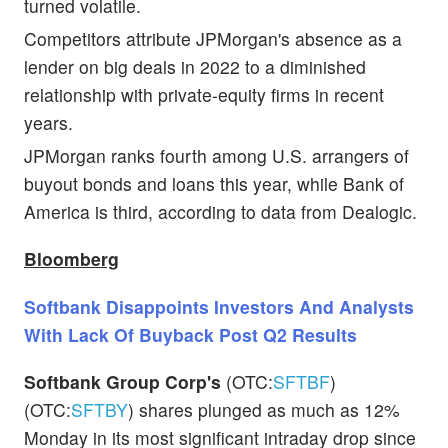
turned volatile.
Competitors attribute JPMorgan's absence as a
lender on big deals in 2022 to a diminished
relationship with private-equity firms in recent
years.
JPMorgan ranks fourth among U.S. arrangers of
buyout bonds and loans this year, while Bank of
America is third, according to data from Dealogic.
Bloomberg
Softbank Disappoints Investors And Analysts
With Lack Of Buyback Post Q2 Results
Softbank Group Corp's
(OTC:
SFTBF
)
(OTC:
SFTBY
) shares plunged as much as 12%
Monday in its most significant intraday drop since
= = = =
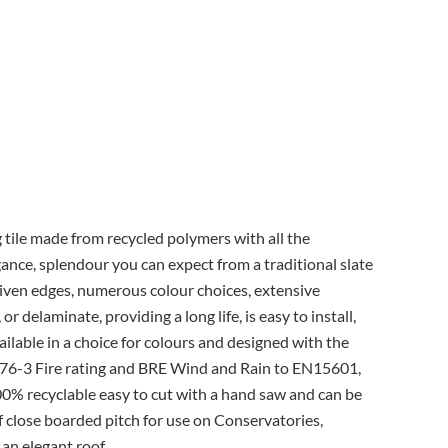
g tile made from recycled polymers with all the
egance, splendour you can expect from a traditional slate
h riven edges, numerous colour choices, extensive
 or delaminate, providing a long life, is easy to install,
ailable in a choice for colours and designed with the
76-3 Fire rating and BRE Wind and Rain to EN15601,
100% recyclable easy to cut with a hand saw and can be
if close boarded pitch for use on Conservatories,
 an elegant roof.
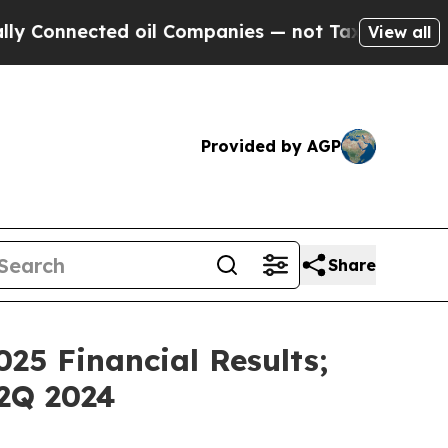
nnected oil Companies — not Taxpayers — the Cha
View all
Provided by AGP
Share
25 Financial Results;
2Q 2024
= = = =
§ **What you should do**:
I would like you to report every line in the listing above that contains "from".

§ **Task response**:
America is third, according to data from Dealogic.
g tile made from recycled polymers with all the
egance, splendour you can expect from a traditional slate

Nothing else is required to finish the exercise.